As you probably know green is one of the 4-H colors. I have often told you that my blood is green -- 4-H green. However, it is more than just my blood that is green. There are a number of 4-H topics relating to environmental issues.
Among others, the "Keeping it Green" theme demonstrates how 4-H is connecting old ideas with new ones to teach the youth environmental stewardship, as well as other science related issues. Another way of saying it, is that it is relevant to our society.
I have told you many times that it has been my observation that 4-H members gain much from being involved in 4-H. Not only do the members gain from the experience, but adult volunteers also gain from being involved with the program. Many families gain much from the experience.
My awareness of the program and its importance is backed up by national and state studies. A ground-breaking national study has confirmed what we already knew: Kids who are active 4-H members excel in leadership and volunteer service. Equally important, active 4-H'ers report fewer unhealthy behaviors such as drinking, smoking and other drug use. That's good news for parents, community leaders and citizens. These are just a few of the points presented by the studies that prove what teachers and many others have said about the benefits of 4-H.
Vernon County members will be joining with other 4-H members in Missouri and across the nation in promoting 4-H and giving more publicity to this special youth program. You will be hearing special PSA's presented on the radio next week as well as special articles in the paper.

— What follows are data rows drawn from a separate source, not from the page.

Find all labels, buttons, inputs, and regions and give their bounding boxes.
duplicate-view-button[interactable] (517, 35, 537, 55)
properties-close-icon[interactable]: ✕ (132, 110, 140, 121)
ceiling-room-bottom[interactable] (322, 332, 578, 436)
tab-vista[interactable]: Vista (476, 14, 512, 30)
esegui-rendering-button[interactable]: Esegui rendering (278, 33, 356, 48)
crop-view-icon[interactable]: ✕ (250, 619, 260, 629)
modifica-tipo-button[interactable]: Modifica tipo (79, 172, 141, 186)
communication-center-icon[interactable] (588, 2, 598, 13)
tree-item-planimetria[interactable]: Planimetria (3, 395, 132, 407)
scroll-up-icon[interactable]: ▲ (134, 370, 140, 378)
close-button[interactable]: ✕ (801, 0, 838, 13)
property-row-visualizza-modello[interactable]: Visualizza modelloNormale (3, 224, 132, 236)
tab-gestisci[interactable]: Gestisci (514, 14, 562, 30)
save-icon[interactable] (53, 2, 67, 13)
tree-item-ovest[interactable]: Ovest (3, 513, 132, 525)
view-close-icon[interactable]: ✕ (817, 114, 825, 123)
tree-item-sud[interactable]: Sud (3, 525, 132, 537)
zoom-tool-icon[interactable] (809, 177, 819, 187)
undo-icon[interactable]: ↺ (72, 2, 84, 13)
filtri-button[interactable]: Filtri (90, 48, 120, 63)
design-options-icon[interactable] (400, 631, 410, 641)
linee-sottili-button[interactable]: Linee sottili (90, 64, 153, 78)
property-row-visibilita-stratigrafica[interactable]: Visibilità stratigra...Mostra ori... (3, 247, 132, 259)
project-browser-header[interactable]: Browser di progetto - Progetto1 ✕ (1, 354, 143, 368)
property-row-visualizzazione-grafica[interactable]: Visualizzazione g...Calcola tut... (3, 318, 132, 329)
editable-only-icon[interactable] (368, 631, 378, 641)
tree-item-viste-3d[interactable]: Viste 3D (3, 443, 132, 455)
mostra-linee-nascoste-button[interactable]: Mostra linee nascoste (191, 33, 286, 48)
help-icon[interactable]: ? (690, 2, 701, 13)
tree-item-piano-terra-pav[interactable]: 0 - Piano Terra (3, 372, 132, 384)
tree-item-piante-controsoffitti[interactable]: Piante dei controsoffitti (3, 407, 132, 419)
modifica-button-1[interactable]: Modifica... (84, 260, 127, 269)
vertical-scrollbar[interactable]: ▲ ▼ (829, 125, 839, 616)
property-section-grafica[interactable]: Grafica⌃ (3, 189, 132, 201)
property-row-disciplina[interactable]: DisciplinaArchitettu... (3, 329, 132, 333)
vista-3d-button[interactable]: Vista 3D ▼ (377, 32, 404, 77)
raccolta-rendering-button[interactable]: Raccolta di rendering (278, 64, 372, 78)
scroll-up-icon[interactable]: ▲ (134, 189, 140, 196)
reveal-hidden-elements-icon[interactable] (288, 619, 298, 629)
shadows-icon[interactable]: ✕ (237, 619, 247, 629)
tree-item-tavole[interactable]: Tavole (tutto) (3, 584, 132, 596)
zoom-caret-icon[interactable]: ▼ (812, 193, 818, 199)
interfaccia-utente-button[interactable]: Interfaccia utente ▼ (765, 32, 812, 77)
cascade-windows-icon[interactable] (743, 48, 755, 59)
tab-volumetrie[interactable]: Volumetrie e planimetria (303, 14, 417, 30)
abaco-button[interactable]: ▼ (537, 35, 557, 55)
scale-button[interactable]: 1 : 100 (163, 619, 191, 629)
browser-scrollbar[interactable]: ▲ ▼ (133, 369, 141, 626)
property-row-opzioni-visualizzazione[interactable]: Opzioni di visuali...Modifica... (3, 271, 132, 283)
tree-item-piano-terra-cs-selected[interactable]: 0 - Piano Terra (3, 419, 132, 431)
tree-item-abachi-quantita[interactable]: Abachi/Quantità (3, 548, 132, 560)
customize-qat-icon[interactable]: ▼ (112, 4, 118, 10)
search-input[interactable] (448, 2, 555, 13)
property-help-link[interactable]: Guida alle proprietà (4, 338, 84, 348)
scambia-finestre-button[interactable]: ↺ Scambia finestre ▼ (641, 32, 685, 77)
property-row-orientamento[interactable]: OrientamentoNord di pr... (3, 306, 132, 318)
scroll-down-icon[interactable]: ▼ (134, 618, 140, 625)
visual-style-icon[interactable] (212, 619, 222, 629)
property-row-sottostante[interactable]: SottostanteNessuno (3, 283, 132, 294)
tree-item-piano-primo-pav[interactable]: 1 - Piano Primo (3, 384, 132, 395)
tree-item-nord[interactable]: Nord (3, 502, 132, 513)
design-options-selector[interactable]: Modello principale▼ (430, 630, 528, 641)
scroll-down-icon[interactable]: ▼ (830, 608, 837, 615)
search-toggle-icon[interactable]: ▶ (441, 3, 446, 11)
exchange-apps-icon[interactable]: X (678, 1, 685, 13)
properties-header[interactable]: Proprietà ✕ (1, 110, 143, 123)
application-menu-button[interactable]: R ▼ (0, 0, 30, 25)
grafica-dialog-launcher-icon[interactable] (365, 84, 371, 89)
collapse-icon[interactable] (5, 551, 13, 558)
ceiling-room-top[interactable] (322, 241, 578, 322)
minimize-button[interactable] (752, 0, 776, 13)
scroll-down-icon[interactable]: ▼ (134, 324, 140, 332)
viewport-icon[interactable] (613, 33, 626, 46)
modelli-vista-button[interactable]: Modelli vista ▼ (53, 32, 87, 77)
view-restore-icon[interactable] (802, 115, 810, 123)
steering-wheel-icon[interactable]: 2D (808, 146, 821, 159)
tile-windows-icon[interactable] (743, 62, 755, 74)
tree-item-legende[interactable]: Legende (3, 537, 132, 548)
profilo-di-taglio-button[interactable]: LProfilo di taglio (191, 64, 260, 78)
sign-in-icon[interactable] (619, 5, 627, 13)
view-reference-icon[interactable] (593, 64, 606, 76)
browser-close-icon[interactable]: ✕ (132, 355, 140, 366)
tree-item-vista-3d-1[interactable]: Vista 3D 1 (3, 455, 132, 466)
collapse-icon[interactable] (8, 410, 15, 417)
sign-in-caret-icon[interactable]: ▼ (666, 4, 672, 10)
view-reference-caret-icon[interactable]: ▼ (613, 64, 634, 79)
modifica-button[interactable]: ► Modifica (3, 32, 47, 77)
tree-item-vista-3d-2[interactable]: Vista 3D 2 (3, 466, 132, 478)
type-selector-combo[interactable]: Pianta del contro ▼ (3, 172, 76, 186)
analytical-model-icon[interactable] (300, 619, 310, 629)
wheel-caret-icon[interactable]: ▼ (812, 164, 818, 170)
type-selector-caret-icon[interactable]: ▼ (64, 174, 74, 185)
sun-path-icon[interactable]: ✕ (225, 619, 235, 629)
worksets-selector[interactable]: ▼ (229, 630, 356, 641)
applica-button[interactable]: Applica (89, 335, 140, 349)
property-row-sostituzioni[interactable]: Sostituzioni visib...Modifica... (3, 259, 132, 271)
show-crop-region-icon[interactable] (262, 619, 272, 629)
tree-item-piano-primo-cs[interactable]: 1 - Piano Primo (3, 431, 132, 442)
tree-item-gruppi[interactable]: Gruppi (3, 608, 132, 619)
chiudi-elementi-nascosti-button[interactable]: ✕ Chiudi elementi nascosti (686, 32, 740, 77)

Carol Parmenter, 4-H youth specialist said that there will be 10-12 window displays in Vernon County that will portray what 4-H members are gaining from 4-H and also to promote this youth development program.
According to Carol, about 1,500 people are expected for the annual chicken barbecue to be held this Saturday night. This is the major fund raising event for the Vernon County 4-H Council. She is hopeful that this event will fund the programs as usual. The chicken barbecue dinner is a tradition in Vernon County and will be a good place to eat this Saturday evening. For those eating there, there will be good fellowship as well as good food. Take outs will also be available. Many of us look forward to this special event and look forward to eating a great meal.

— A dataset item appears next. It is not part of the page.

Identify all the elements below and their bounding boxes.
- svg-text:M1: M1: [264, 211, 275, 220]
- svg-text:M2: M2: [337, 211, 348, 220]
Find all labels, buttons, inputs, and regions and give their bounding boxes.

Although the National 4-H Week does not start until Sunday, this event is a great kick-off for the week.
Ben Gallop, state 4-H youth development specialist, shared a statement about National 4-H Week, "4-Hers from all across Missouri will celebrate National 4-H week, Oct. 5 --11, 2008."
This year's theme, 'Keeping it Green', is timely and appropriate, said Dr. Ina Linville, interim state 4-H Program Leader. Being good stewards of our resources is a long standing 4-H philosophy. She grants that technologies are changing, but adds 4-H is staying current. However, Linville said that our goal to create environments where members have an opportunity to 'value add' to their projects and learn life skills just as viable today as they were 100 years ago."
The 4-H Clover is a catalog of Missouri 4-H projects, programs, and publications. It is designed to help volunteers, members and their families select projects and activities. It will also help in setting goals, which is an important part of 4-H.
This publication gives a great amount of information about 4-H. It has a list of 4-H projects and activities. Each member is required to enroll in at least one of the projects. 4-H activities are defined as group projects, selected and carried out by all members of a club or group. As with projects, new activities have been added to the list over the years.
The program still maintains many of the original 4-H projects, such as beef, clothing, foods and swine. Many new projects are now included in the program, offering interesting subjects for youth today, including conservation, entrepreneurship, environmental sciences, geospatial, global education and others. There are a great number of interesting projects. Some are better suited for exhibiting than others. Still, it is important to remember in 4- H that exhibiting is a means to an end and not an end in itself. Too often it becomes the end, instead of the means to an end.
There are many ways that you and your family can get involved. It is tuly a great program and we are fortunate to have one of the best 4-H programs in the state in Vernon County.